Data extracted from a collection:
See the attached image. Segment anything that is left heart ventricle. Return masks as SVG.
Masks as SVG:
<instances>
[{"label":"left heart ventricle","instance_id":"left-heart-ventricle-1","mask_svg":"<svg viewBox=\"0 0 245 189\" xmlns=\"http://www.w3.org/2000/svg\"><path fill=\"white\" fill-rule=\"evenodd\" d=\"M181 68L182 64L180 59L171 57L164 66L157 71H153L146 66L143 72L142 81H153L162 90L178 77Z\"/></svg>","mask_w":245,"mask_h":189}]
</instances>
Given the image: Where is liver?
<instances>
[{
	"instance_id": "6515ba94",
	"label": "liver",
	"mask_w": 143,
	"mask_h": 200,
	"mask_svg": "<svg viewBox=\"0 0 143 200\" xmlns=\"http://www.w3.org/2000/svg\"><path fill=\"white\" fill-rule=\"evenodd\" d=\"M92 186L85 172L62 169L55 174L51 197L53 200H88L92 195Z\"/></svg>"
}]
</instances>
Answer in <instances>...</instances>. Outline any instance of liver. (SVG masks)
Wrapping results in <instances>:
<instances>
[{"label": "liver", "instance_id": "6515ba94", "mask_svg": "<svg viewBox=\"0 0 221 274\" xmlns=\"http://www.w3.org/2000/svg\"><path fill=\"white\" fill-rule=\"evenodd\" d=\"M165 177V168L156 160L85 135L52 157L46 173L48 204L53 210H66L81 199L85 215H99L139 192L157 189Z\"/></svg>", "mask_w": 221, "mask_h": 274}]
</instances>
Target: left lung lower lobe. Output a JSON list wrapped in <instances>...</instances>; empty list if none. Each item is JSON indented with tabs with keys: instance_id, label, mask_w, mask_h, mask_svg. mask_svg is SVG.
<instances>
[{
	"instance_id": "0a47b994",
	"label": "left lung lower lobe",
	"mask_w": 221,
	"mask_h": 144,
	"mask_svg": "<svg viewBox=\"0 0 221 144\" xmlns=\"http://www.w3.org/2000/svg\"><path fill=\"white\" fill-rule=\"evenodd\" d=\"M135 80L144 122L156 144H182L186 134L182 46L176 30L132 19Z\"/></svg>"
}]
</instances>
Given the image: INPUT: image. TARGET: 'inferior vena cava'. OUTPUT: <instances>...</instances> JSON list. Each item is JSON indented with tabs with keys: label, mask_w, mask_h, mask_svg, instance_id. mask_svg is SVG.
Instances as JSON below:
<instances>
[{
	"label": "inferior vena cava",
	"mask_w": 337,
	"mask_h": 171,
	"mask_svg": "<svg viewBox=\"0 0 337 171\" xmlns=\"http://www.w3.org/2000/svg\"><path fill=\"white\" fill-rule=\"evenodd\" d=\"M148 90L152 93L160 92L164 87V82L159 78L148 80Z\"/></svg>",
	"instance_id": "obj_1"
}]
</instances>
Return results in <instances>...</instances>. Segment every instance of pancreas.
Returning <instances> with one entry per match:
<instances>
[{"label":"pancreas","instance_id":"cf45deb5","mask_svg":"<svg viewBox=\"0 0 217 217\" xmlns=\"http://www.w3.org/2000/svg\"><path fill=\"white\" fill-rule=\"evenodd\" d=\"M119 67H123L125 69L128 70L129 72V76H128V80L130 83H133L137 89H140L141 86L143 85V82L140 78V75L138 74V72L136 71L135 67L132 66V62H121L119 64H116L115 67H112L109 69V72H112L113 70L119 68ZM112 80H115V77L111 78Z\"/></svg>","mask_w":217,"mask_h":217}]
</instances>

[Problem statement]
Each line from the one with "Return results in" through the end of the entries above is to be returned word for word. Nothing else belongs in the answer.

[Solution to the exercise]
Return results in <instances>...</instances>. Segment every instance of pancreas.
Returning <instances> with one entry per match:
<instances>
[{"label":"pancreas","instance_id":"cf45deb5","mask_svg":"<svg viewBox=\"0 0 217 217\" xmlns=\"http://www.w3.org/2000/svg\"><path fill=\"white\" fill-rule=\"evenodd\" d=\"M119 67H123L125 69L128 70L129 72V76H128V80L130 83H133L137 89H140L141 86L143 85V82L140 78V75L138 74V72L136 71L135 67L132 66V62H121L119 64H116L115 67H112L109 69V72H112L113 70L119 68ZM112 80H115V77L111 78Z\"/></svg>","mask_w":217,"mask_h":217}]
</instances>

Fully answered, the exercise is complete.